Task objective >> What needs reproducing is the run of lines in the data below starting at the line with "Material de la suela: Caucho" and ending at the line with "n toe en een grotere vraag", both ends included. Copy it exactly, without pictures, and add nothing.
***** Supplied data *****
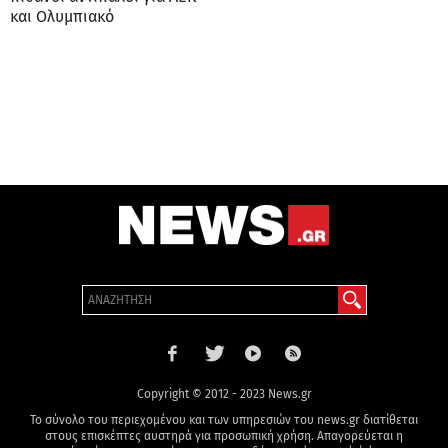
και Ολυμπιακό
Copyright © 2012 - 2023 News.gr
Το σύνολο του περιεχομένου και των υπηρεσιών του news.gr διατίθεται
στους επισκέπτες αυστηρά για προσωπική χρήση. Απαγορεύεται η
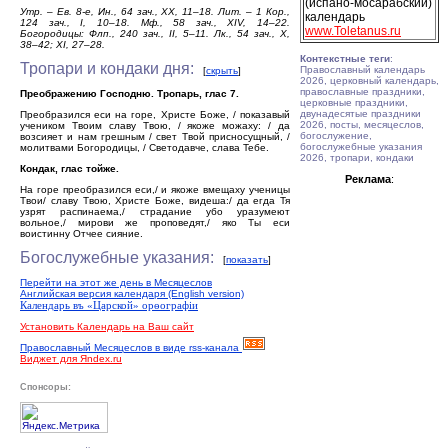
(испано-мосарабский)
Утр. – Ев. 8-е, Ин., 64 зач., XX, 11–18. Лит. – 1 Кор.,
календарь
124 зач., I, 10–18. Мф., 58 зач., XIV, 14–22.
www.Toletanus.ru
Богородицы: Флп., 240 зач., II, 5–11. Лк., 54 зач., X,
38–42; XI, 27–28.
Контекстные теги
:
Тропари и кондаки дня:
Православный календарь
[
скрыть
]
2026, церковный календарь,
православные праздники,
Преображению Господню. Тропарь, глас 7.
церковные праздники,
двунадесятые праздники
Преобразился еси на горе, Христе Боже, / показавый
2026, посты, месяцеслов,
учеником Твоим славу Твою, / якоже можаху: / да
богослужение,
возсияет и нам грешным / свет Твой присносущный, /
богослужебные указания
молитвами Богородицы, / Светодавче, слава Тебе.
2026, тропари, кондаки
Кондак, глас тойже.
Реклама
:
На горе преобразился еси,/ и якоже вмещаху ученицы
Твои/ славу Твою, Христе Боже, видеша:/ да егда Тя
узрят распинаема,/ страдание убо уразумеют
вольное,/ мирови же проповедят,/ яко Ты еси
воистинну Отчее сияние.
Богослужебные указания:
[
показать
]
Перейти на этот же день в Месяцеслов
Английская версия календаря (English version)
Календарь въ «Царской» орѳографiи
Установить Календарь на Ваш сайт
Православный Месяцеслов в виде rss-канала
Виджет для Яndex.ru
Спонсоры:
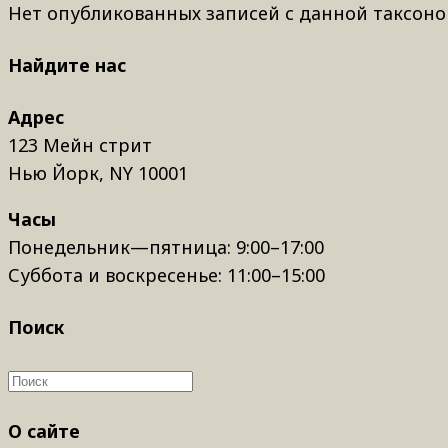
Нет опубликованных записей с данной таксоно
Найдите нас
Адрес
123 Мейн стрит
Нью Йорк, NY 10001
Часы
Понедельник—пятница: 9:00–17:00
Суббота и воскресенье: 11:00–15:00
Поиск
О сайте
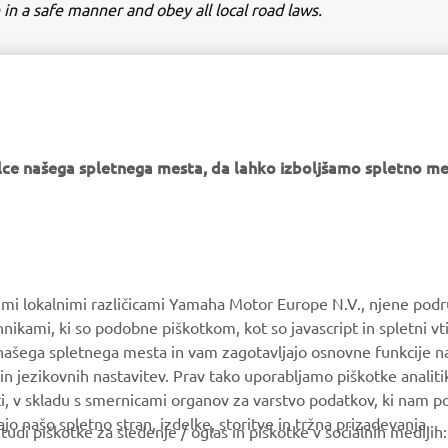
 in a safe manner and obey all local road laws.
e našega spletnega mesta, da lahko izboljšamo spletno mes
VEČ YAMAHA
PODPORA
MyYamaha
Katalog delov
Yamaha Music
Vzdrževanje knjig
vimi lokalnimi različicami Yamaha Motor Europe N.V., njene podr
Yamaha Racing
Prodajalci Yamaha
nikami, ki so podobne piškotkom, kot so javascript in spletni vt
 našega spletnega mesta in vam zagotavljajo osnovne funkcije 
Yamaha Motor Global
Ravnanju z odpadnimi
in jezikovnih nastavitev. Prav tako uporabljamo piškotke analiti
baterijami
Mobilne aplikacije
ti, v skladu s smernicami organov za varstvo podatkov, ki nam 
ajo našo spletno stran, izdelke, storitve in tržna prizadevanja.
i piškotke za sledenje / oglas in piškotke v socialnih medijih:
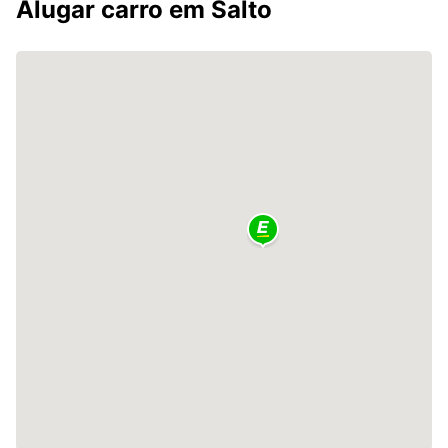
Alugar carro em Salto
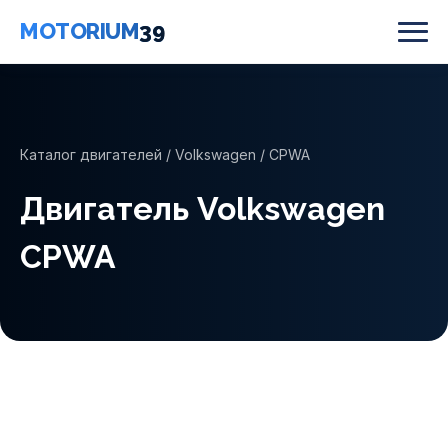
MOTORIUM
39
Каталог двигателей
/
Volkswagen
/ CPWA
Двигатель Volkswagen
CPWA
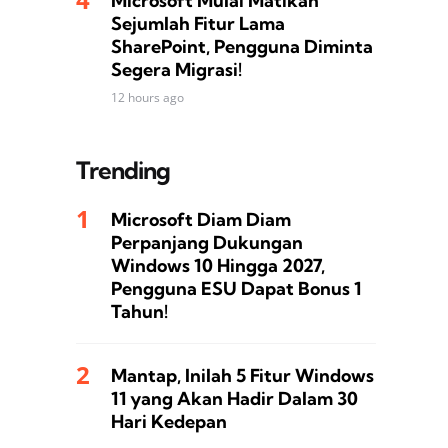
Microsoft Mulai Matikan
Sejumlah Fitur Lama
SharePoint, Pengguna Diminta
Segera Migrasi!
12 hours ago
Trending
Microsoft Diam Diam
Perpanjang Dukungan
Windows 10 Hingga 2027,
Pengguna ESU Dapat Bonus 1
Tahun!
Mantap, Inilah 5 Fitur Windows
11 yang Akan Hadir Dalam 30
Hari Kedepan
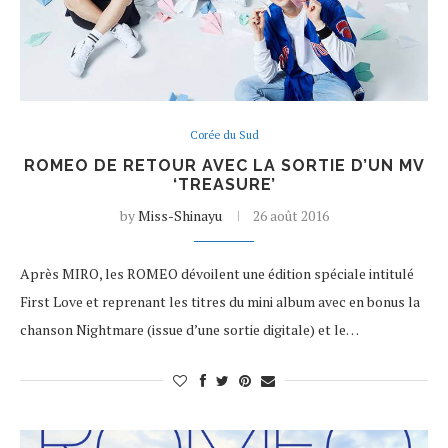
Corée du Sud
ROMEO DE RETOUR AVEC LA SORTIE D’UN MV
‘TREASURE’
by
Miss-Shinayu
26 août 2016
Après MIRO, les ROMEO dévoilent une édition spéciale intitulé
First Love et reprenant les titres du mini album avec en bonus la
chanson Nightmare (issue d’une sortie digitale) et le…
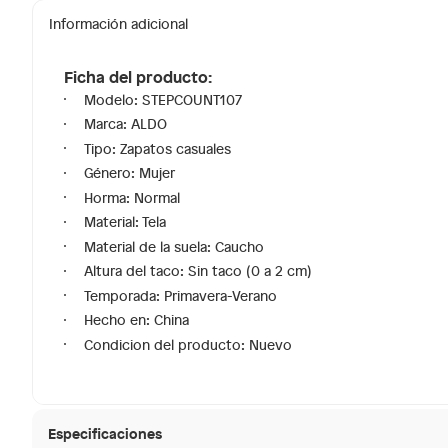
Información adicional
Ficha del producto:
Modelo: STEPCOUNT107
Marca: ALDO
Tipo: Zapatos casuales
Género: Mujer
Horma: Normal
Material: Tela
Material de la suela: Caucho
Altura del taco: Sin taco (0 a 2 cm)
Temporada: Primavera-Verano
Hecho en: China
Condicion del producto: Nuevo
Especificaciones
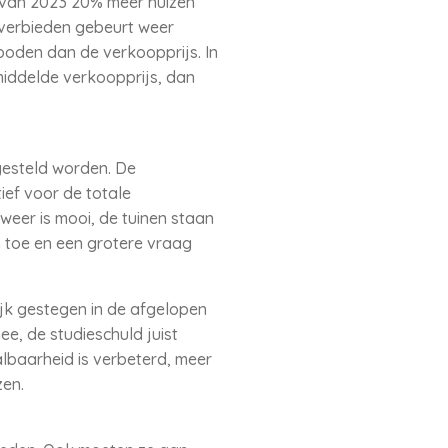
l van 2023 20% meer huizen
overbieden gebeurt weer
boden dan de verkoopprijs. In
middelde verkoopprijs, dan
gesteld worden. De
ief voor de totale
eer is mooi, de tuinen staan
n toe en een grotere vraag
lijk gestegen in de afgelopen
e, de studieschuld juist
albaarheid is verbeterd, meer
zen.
*****
Output for this task >>
Material de la suela: Caucho
Altura del taco: Sin taco (0 a 2 cm)
Temporada: Primavera-Verano
Hecho en: China
Condicion del producto: Nuevo
Especificaciones
l van 2023 20% meer huizen
overbieden gebeurt weer
boden dan de verkoopprijs. In
middelde verkoopprijs, dan
gesteld worden. De
ief voor de totale
eer is mooi, de tuinen staan
n toe en een grotere vraag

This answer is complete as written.